In junior high, I started wearing soft contact lenses. We had this system of sterilizing the contacts every night. You would put them in the case, put the case in a little electric box, close the lid and push a button, and it would boil the contacts for about an hour.
I was really paranoid about my contacts. Afraid that I would lose one. Every night, I screwed the cap on tight and then opened each side back up to check to make sure I’d really put those almost-invisible pieces of flimsy plastic inside. Then I’d close them up again, only to panic because what if, in opening the case, I had accidentally jostled them out without realizing it?
I would repeat this process three, four, even five times, in sheer, abject—and completely irrational–terror. Every single night.
You might think I’m exaggerating, because it sounds ridiculous, but I’m not. This was my normal world.

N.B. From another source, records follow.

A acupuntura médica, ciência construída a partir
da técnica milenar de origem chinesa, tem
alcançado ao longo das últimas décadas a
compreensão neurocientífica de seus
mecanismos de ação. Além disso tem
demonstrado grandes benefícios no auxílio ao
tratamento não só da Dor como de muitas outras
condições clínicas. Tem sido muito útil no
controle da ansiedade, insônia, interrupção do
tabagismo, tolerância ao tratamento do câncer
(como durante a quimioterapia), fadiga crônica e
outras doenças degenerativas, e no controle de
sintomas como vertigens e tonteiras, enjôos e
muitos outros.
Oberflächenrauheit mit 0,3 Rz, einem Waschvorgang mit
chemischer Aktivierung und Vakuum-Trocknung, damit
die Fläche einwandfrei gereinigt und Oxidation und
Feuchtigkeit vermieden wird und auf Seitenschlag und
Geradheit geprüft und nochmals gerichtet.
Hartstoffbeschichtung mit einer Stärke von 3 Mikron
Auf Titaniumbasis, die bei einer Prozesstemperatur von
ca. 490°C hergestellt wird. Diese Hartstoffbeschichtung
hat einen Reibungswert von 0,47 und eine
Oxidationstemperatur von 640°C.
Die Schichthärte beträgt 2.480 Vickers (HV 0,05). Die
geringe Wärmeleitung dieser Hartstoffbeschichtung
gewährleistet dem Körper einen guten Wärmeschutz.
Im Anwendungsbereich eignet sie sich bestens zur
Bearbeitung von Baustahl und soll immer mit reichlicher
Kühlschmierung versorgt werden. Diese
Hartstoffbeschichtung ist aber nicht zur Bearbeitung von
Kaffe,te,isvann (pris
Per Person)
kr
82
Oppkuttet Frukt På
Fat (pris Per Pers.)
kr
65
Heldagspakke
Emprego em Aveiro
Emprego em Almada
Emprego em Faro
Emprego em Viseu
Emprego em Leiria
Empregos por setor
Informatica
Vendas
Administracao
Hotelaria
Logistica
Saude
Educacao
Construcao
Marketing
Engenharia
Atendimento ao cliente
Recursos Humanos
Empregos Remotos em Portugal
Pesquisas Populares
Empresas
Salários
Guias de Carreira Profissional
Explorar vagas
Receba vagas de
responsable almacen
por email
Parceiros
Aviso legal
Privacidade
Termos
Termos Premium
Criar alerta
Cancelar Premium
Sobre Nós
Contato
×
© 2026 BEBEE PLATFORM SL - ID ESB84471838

Being a pretty smart girl, I knew this was not okay. At some point, I started taking my paranoia in hand and refusing to allow myself to check a third or fourth time. But I often lay awake shaking with anxiety. It was not a great tradeoff, but that was what it took.
I suppose I have to admit that I’ve been wrestling with some form of anxiety (OCD?) for most of my life. I always hate to say something like that, because I’ve never been diagnosed with any such thing, and it seems presumptuous to act as if my struggles compare to those of other people who really have these conditions.
On the other hand, how many people go through life with a vague, terrifying—terrifying because it’s undefined–sense that they’re fighting something they shouldn’t have to fight? Afraid to admit it, lest they be labeled or told they need help?
Anxiety impacts the most banal facets of existence. The ability to get to sleep…or get back to sleep. The fear of having offended someone by saying the wrong thing. That one can impact sleep for days. I would rather pass off most responsibilities around the house to my husband, because then I don’t have to worry about whether I forgot something important. Planning for trips. Oh, man, that’s a doozy. You pack a suitcase, and then you can’t see what’s in it anymore. Did I really pack (fill in the blank), or did I only plan to do it?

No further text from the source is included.